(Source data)
* * * * * * *
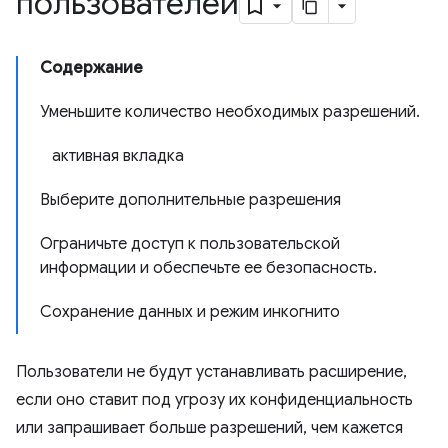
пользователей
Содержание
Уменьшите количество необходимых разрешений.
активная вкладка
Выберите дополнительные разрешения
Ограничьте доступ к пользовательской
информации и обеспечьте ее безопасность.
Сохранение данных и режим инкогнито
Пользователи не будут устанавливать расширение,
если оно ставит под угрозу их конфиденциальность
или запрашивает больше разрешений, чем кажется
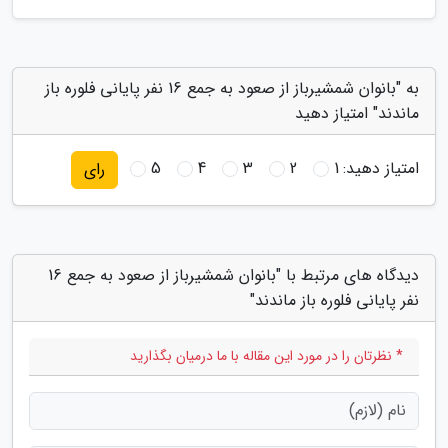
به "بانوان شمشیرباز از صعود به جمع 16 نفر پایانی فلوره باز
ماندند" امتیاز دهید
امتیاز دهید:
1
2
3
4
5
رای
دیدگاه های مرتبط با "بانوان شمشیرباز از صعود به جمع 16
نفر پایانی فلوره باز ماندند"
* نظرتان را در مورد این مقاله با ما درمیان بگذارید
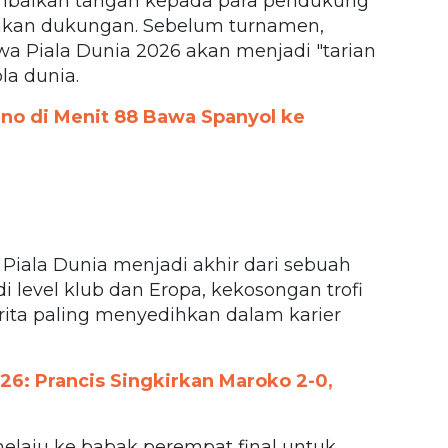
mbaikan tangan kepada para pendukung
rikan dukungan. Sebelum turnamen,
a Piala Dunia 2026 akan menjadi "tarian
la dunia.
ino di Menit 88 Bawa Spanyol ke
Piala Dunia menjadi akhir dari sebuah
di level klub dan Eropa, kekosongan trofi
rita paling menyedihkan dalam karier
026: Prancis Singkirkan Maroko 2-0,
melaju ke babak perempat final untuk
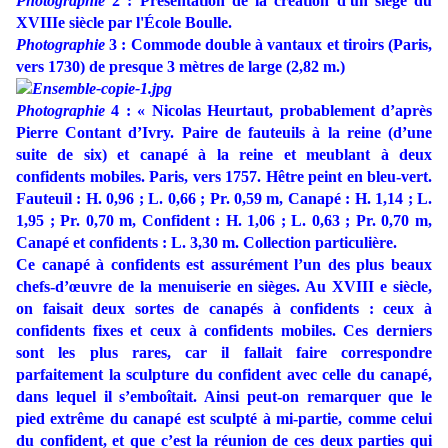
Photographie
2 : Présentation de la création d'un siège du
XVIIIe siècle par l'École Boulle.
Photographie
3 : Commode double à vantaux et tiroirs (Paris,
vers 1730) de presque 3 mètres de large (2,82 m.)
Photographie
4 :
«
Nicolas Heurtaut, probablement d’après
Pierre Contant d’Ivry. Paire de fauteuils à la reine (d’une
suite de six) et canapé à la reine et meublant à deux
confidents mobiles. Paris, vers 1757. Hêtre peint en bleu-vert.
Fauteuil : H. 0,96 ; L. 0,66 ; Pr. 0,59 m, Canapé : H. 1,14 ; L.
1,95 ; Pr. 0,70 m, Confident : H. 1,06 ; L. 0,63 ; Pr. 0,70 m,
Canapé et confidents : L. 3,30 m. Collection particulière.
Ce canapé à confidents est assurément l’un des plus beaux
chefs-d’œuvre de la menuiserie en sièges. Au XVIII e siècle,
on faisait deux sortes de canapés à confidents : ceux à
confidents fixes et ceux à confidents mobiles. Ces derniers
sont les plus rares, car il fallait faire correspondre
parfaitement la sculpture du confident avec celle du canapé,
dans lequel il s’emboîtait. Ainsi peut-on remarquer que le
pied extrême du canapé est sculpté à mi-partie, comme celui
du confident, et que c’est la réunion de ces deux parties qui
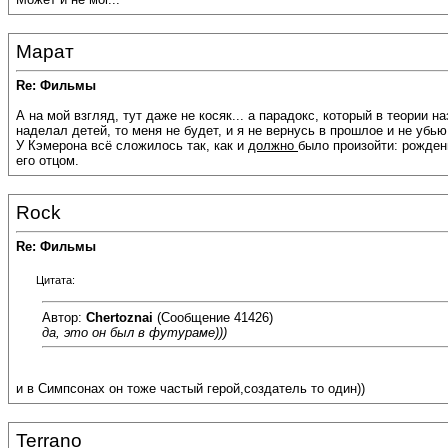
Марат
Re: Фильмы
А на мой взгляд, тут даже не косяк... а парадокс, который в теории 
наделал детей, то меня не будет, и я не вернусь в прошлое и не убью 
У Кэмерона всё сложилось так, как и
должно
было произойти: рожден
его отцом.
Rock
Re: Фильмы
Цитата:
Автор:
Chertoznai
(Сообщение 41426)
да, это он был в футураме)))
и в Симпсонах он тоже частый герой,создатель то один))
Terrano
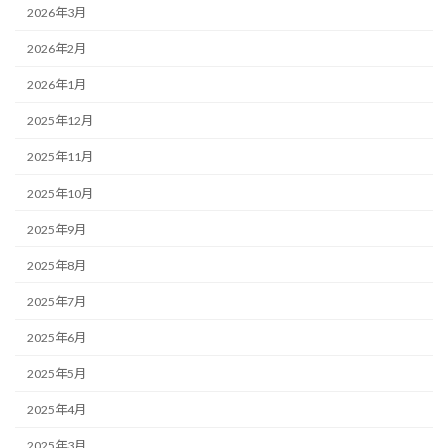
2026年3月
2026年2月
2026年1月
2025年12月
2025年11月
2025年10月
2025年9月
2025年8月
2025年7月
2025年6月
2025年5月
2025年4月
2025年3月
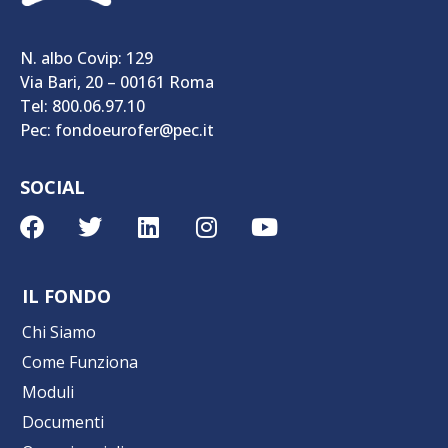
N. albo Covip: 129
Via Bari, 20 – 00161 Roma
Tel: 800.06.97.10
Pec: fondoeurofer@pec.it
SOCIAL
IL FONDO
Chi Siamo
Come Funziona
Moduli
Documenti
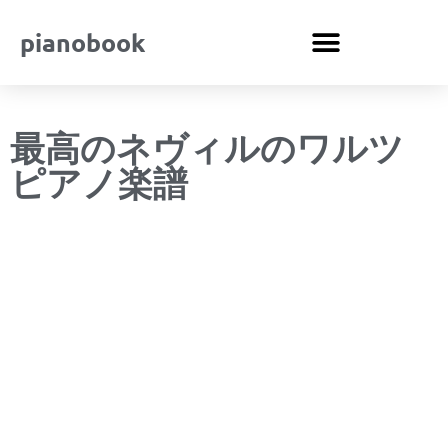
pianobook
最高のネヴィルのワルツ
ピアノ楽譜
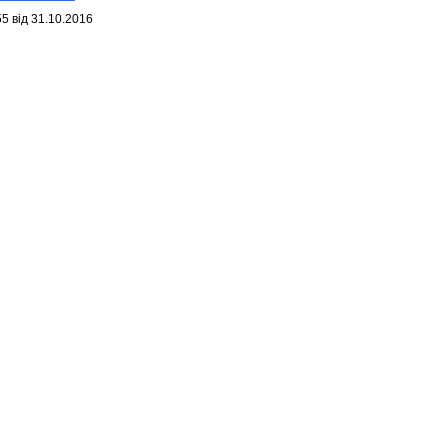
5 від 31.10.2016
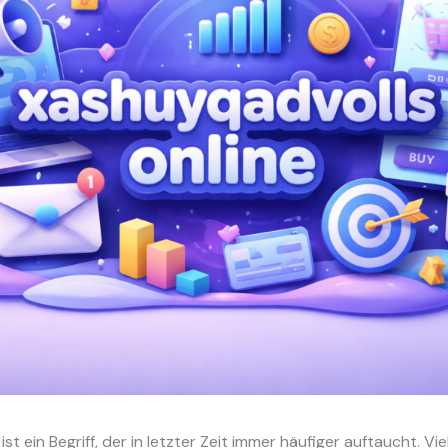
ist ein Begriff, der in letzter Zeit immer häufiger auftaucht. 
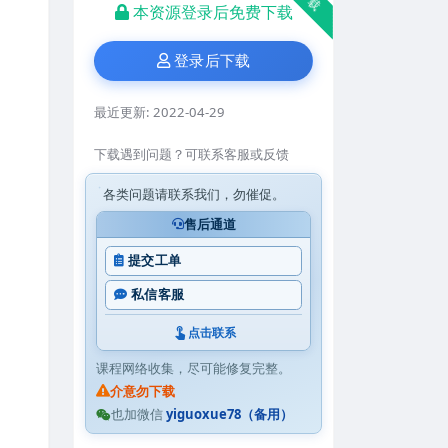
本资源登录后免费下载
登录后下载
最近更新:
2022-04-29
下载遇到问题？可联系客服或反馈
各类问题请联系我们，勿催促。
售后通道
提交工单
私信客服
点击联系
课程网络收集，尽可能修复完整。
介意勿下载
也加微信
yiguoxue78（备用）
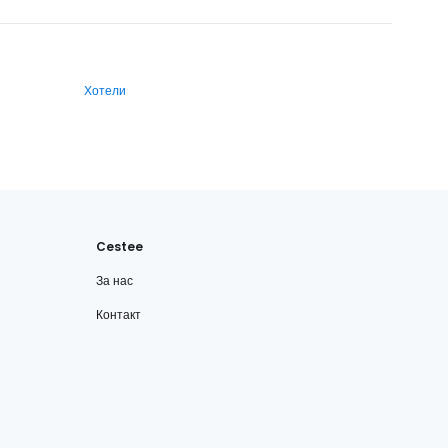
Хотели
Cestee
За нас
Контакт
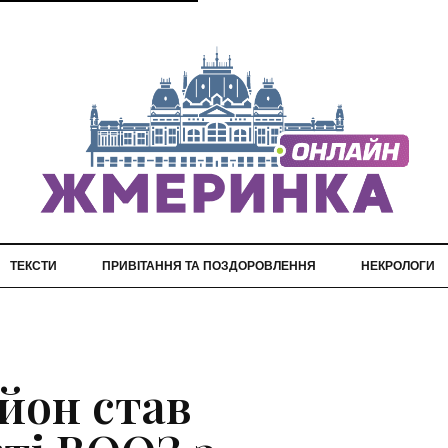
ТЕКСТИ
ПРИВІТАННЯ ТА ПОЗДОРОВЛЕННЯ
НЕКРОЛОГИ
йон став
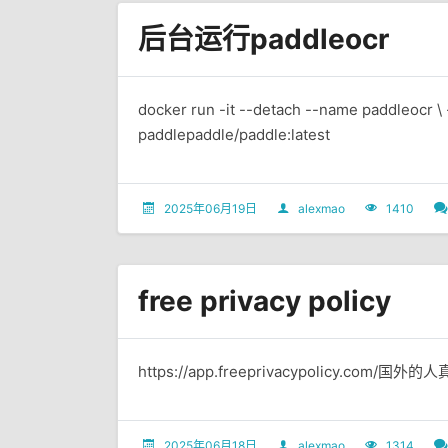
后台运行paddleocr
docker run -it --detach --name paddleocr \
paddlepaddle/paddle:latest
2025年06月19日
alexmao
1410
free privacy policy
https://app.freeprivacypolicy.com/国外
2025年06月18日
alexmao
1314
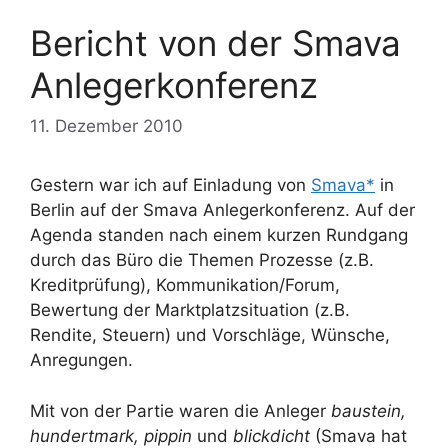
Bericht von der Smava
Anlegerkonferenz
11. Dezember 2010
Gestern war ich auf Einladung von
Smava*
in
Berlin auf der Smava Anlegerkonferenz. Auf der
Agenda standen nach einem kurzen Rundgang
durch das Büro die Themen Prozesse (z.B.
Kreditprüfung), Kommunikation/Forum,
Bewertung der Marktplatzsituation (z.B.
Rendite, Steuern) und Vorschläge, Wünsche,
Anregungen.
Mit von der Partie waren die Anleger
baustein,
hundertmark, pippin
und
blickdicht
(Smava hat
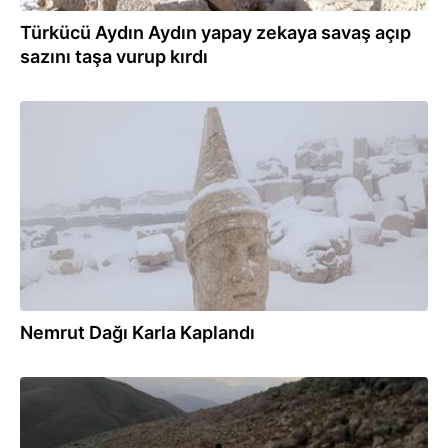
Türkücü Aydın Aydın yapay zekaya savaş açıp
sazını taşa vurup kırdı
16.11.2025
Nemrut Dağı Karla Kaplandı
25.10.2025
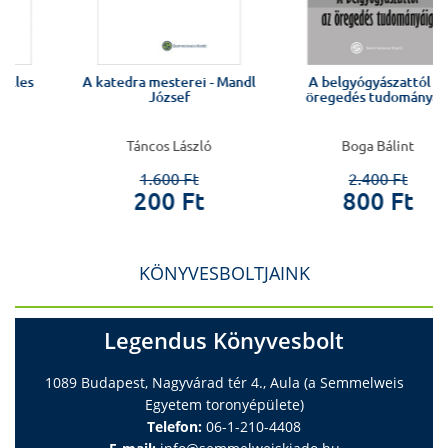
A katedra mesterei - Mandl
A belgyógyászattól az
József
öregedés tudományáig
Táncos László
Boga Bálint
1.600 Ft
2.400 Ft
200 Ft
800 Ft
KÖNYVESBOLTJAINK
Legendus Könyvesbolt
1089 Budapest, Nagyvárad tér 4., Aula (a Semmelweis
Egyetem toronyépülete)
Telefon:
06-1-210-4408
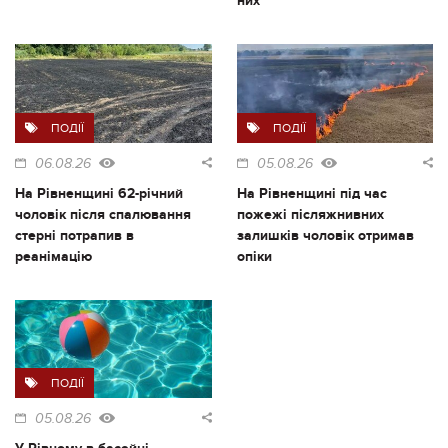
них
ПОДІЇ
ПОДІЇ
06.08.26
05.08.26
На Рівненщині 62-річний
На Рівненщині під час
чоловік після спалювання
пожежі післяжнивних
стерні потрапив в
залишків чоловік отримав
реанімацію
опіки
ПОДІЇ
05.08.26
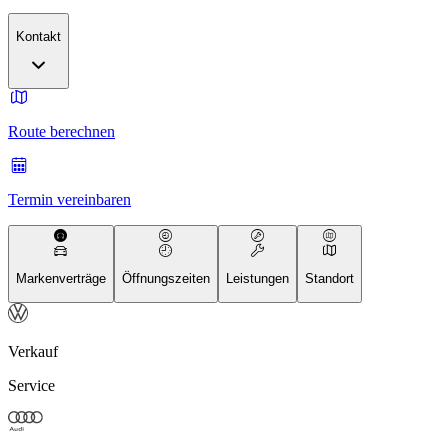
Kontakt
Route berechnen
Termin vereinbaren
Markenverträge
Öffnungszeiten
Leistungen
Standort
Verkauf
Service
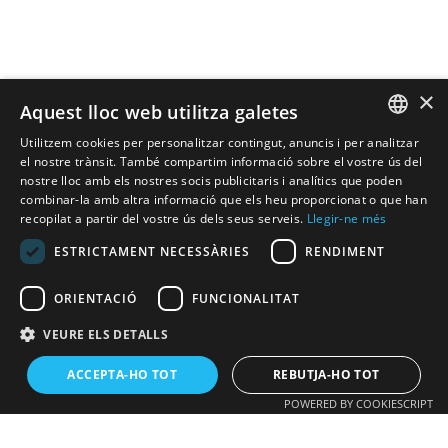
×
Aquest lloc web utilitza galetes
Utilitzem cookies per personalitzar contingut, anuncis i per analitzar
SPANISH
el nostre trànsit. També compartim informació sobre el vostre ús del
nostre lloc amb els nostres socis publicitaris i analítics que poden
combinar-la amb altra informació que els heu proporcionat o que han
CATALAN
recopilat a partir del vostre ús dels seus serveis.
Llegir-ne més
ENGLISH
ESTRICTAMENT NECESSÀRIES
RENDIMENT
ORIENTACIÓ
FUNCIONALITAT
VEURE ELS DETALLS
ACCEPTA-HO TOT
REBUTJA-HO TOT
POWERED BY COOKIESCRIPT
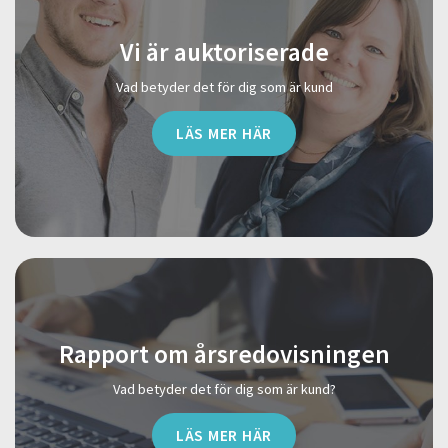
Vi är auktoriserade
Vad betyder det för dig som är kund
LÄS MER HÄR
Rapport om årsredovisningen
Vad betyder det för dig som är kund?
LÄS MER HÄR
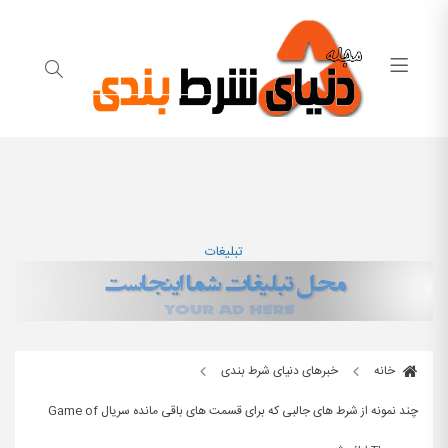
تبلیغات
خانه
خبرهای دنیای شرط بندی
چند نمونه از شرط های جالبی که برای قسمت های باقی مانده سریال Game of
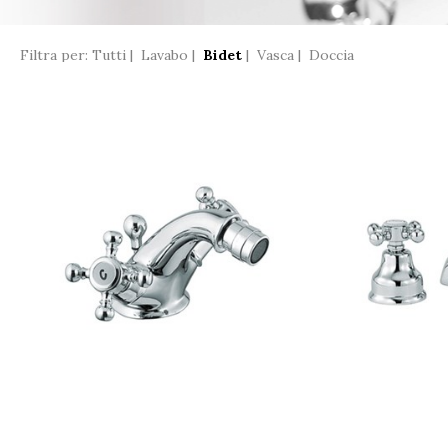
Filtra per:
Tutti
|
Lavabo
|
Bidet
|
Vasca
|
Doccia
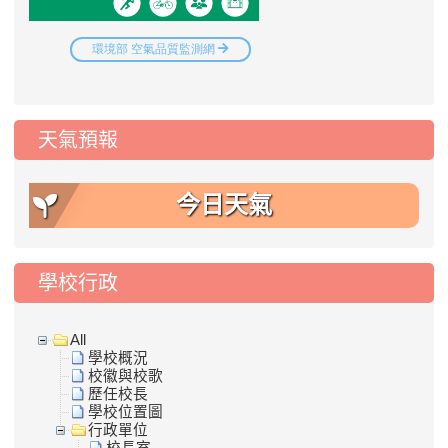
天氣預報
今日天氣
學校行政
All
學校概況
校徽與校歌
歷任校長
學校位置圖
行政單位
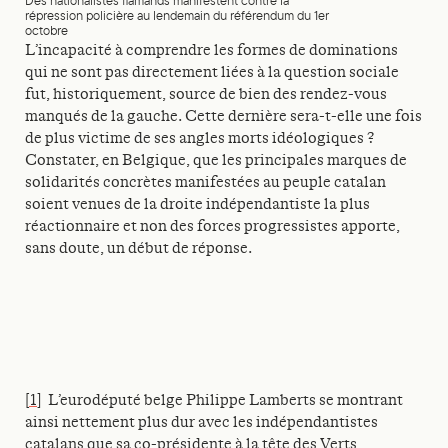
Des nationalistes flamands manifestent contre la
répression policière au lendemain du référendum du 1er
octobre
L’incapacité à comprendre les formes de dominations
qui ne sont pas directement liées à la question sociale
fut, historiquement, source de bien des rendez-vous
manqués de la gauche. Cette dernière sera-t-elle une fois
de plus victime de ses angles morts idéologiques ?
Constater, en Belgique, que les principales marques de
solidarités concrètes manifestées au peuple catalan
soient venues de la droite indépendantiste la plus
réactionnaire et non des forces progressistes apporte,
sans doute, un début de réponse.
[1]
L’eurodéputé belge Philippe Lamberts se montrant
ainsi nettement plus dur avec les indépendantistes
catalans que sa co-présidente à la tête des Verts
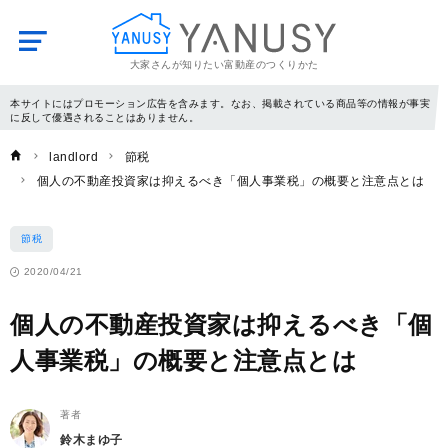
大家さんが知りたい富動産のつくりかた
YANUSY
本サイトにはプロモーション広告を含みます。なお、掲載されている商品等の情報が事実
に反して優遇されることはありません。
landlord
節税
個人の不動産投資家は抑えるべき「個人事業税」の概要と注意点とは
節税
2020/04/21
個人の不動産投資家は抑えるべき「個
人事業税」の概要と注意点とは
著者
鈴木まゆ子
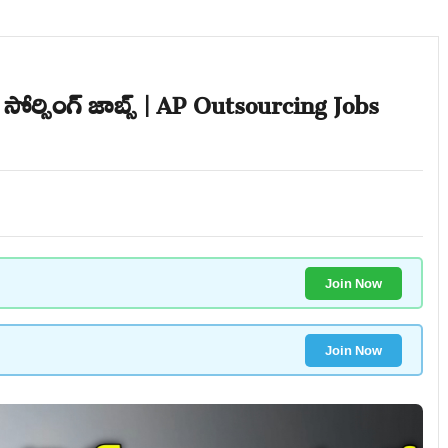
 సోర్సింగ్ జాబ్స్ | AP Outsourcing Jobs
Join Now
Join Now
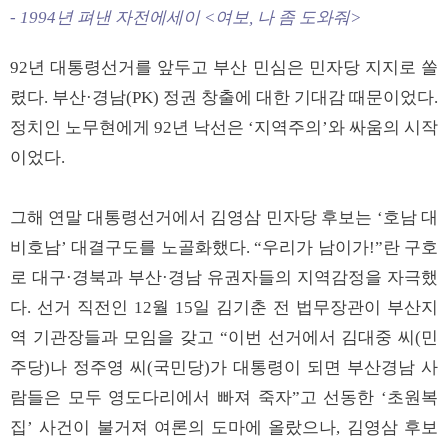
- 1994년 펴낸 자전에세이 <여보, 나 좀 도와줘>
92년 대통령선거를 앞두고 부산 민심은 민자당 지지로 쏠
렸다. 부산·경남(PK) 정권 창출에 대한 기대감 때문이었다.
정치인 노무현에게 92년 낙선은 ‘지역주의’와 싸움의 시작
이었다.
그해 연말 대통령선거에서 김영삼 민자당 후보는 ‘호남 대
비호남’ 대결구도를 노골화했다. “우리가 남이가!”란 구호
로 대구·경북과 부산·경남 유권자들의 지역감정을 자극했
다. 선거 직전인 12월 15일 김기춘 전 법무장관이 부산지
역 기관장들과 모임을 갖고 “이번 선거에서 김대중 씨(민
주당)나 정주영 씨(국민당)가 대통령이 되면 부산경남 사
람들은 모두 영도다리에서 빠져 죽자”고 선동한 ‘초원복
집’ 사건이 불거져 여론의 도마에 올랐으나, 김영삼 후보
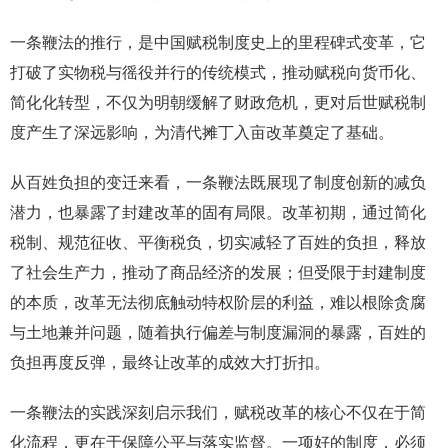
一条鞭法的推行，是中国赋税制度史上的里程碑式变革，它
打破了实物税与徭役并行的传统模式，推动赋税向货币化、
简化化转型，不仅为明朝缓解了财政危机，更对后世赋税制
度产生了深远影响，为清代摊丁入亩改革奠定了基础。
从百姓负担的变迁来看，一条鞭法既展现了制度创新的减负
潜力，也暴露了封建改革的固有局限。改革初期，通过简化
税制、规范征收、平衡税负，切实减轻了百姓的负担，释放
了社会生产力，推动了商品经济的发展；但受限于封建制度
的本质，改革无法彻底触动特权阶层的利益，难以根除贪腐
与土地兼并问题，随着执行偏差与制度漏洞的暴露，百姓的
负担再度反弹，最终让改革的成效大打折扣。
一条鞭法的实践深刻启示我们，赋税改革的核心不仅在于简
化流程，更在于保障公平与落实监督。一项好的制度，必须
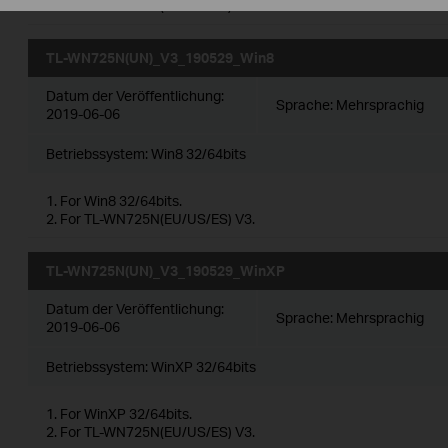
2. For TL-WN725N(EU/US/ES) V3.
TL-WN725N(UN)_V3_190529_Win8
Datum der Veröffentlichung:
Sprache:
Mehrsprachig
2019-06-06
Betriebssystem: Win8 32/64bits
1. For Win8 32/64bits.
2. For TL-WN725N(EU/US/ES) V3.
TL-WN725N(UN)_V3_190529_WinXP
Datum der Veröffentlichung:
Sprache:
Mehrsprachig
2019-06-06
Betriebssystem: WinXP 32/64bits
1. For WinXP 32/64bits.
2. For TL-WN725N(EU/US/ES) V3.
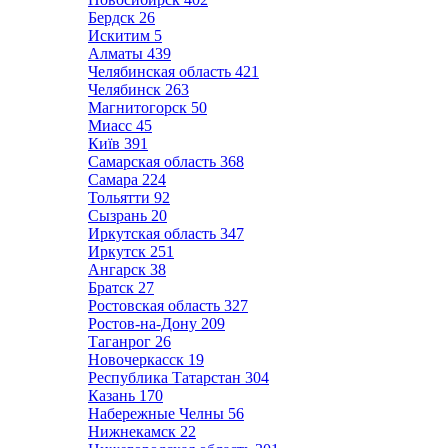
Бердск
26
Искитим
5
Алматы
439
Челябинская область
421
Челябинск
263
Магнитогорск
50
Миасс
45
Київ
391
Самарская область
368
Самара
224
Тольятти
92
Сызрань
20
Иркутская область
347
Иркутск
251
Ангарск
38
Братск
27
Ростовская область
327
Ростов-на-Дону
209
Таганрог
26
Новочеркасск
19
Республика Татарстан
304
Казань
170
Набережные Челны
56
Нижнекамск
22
* * * * * * *
WORK INSTRUCTION: Among the entries above, locate the line with "de plus victime" and the line with "역 기관장들과 모임을". Give those two lines and all lines between them again, exactly, leaving out the pictures.

ANSWER SPACE:
de plus victime de ses angles morts idéologiques ?
Constater, en Belgique, que les principales marques de
solidarités concrètes manifestées au peuple catalan
soient venues de la droite indépendantiste la plus
réactionnaire et non des forces progressistes apporte,
sans doute, un début de réponse.
[1]
L’eurodéputé belge Philippe Lamberts se montrant
ainsi nettement plus dur avec les indépendantistes
catalans que sa co-présidente à la tête des Verts
大家さんが知りたい富動産のつくりかた
YANUSY
本サイトにはプロモーション広告を含みます。なお、掲載されている商品等の情報が事実
に反して優遇されることはありません。
landlord
節税
個人の不動産投資家は抑えるべき「個人事業税」の概要と注意点とは
節税
2020/04/21
個人の不動産投資家は抑えるべき「個
人事業税」の概要と注意点とは
著者
鈴木まゆ子
 సోర్సింగ్ జాబ్స్ | AP Outsourcing Jobs
Join Now
Join Now
- 1994년 펴낸 자전에세이 <여보, 나 좀 도와줘>
92년 대통령선거를 앞두고 부산 민심은 민자당 지지로 쏠
렸다. 부산·경남(PK) 정권 창출에 대한 기대감 때문이었다.
정치인 노무현에게 92년 낙선은 ‘지역주의’와 싸움의 시작
이었다.
그해 연말 대통령선거에서 김영삼 민자당 후보는 ‘호남 대
비호남’ 대결구도를 노골화했다. “우리가 남이가!”란 구호
로 대구·경북과 부산·경남 유권자들의 지역감정을 자극했
다. 선거 직전인 12월 15일 김기춘 전 법무장관이 부산지
역 기관장들과 모임을 갖고 “이번 선거에서 김대중 씨(민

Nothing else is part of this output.